What you should do. Each line below must be reproduced exactly as it stands. Pictures stay out of the copy.

Data in this exercise.
-*-*-
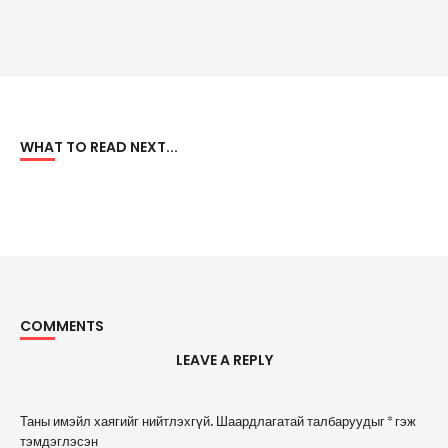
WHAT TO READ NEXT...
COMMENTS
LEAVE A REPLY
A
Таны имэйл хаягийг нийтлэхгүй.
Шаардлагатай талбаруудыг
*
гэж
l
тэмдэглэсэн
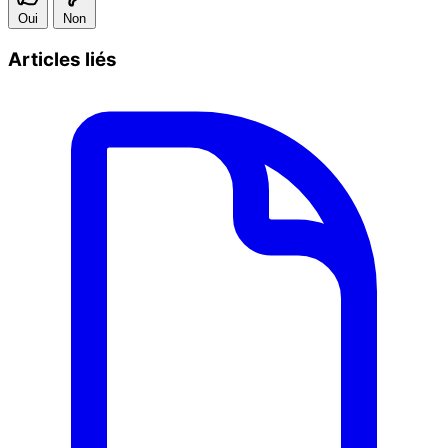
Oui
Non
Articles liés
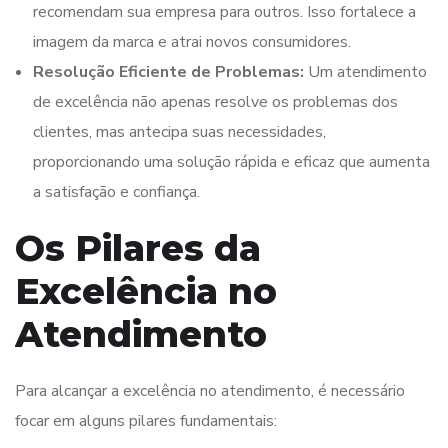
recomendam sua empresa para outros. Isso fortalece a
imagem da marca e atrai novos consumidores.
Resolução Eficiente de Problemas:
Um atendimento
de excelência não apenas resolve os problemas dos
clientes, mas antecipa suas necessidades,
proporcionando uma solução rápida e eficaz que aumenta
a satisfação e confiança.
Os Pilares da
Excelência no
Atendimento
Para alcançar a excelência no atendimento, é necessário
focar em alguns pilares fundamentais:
-*-*-
Response.
WHAT TO READ NEXT...
COMMENTS
LEAVE A REPLY
A
Таны имэйл хаягийг нийтлэхгүй.
Шаардлагатай талбаруудыг
*
гэж
l
тэмдэглэсэн
Oui
Non
Articles liés
recomendam sua empresa para outros. Isso fortalece a
imagem da marca e atrai novos consumidores.
Resolução Eficiente de Problemas:
Um atendimento
de excelência não apenas resolve os problemas dos
clientes, mas antecipa suas necessidades,
proporcionando uma solução rápida e eficaz que aumenta
a satisfação e confiança.
Os Pilares da
Excelência no
Atendimento
Para alcançar a excelência no atendimento, é necessário
focar em alguns pilares fundamentais:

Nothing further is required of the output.